Our tents are made of raw silk and are exceedingly light. Lightness is, of course, of the highest importance, when everything must be carried on the sledges. The tent floor is, however, of a somewhat heavier stuff, as that has to keep out the moisture which is easily formed when you sleep on the snow, with nothing under you except a thin canvas or calico layer. It is also well to have the tent floor rather strong, as it can then be used as a sail on the sledge when you have a favourable wind. For our scientific observations we carry, of course, a great number of scientific instruments. I need hardly say that photographic cameras of various sizes and kinds are not forgotten.

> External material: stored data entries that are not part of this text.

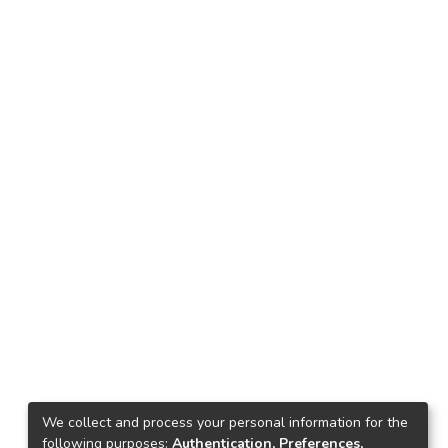
We collect and process your personal information for the
following purposes:
Authentication, Preferences,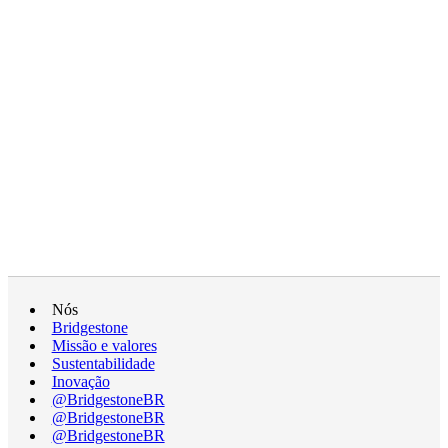
Nós
Bridgestone
Missão e valores
Sustentabilidade
Inovação
@BridgestoneBR
@BridgestoneBR
@BridgestoneBR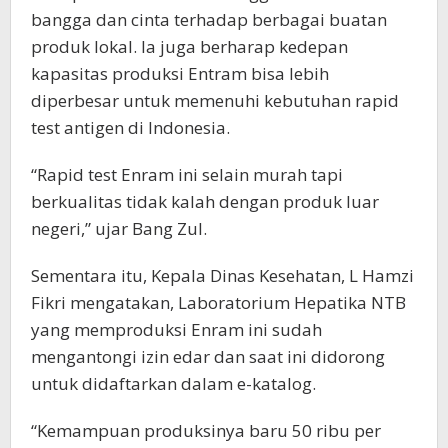
bangga dan cinta terhadap berbagai buatan
produk lokal. Ia juga berharap kedepan
kapasitas produksi Entram bisa lebih
diperbesar untuk memenuhi kebutuhan rapid
test antigen di Indonesia.
“Rapid test Enram ini selain murah tapi
berkualitas tidak kalah dengan produk luar
negeri,” ujar Bang Zul.
Sementara itu, Kepala Dinas Kesehatan, L Hamzi
Fikri mengatakan, Laboratorium Hepatika NTB
yang memproduksi Enram ini sudah
mengantongi izin edar dan saat ini didorong
untuk didaftarkan dalam e-katalog.
“Kemampuan produksinya baru 50 ribu per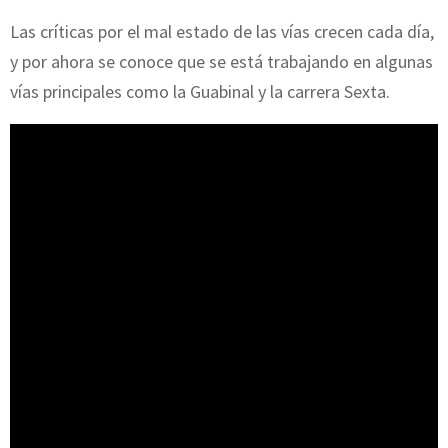
Las críticas por el mal estado de las vías crecen cada día,
y por ahora se conoce que se está trabajando en algunas
vías principales como la Guabinal y la carrera Sexta.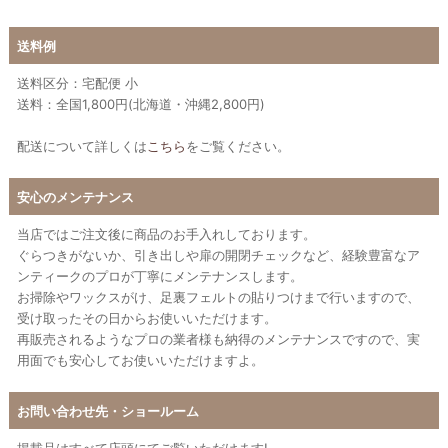
送料例
送料区分：宅配便 小
送料：全国1,800円(北海道・沖縄2,800円)
配送について詳しくは
こちら
をご覧ください。
安心のメンテナンス
当店ではご注文後に商品のお手入れしております。
ぐらつきがないか、引き出しや扉の開閉チェックなど、経験豊富なア
ンティークのプロが丁寧にメンテナンスします。
お掃除やワックスがけ、足裏フェルトの貼りつけまで行いますので、
受け取ったその日からお使いいただけます。
再販売されるようなプロの業者様も納得のメンテナンスですので、実
用面でも安心してお使いいただけますよ。
お問い合わせ先・ショールーム
掲載品はすべて店頭にてご覧いただけます!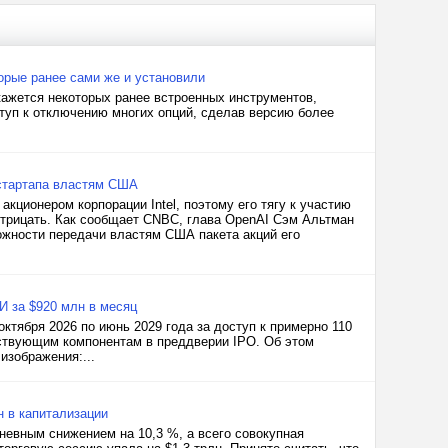
орые ранее сами же и установили
окажется некоторых ранее встроенных инструментов,
ступ к отключению многих опций, сделав версию более
 стартапа властям США
кционером корпорации Intel, поэтому его тягу к участию
отрицать. Как сообщает CNBC, глава OpenAI Сэм Альтман
ожности передачи властям США пакета акций его
И за $920 млн в месяц
ктября 2026 по июнь 2029 года за доступ к примерно 110
тствующим компонентам в преддверии IPO. Об этом
изображения:...
н в капитализации
невным снижением на 10,3 %, а всего совокупная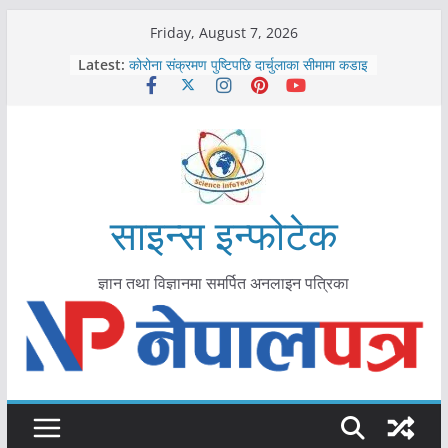
Skip
Friday, August 7, 2026
काभ्रेपलाञ्चोकमा आयुर्वेद स्वास्थ्योपचारतर्फ
to
Latest:
आकर्षण बढ्दै
content
कोरोना संक्रमण पुष्टिपछि दार्चुलाका सीमामा कडाइ
विराटनगर महानगरद्वारा पूर्ण खोप सुनिश्चित घोषणा
तयारी
मकवानपुरमा खोरेत रोग विरुद्धको खोप लगाउन
सुरु
आयुर्वेद चिकित्सा प्रणालीको भूमिका महत्वपूर्ण छ :
मुख्यमन्त्री शाह
साइन्स इन्फोटेक
ज्ञान तथा विज्ञानमा समर्पित अनलाइन पत्रिका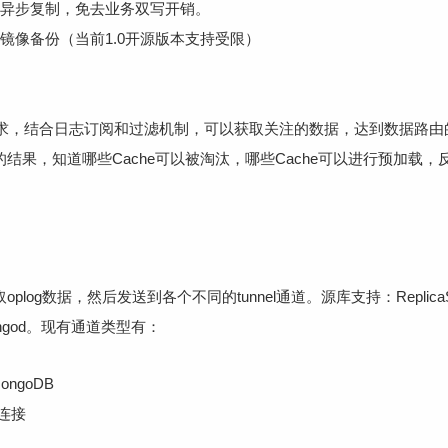
据的异步复制，免去业务双写开销。
的镜像备份（当前1.0开源版本支持受限）
求，结合日志订阅和过滤机制，可以获取关注的数据，达到数据路由
的结果，知道哪些Cache可以被淘汰，哪些Cache可以进行预加载，反
plog数据，然后发送到各个不同的tunnel通道。源库支持：ReplicaSet
ongod。现有通道类型有：
ongoDB
式连接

We are now (as I write this) steering eastward across the sea from Norway to Novaya Zemlya, through fog and against the wind. Yesterday we had a short, sunny glimpse of Goose Land on Novaya Zemlya, and were just steering in there, when the fog came again and shut us out from the world around us. We were obliged to steer out to sea again, and make for Yugor Strait, the most southern strait which separates Novaya Zemlya, or rather Waigats, the most southern island, from the Continent. Here we expect to meet a small vessel, which I have sent from Norway, with fifty tons of coal. At Khabarova, in Yugor Strait, a Russian, Trontheim, is also waiting us, with more than thirty sledge dogs. He had to travel from Tiumen, in Siberia, last winter to the Ostjaks to buy these dogs, and had then to travel the long way from Siberia, through the north of Russia to Pechora, and from there he travelled with the dogs to Yugor Strait in company with the Samoyeds, who go north in the spring. I hope we shall find the dogs in good condition, as well as Trontheim himself, who will possibly accompany us the expedition.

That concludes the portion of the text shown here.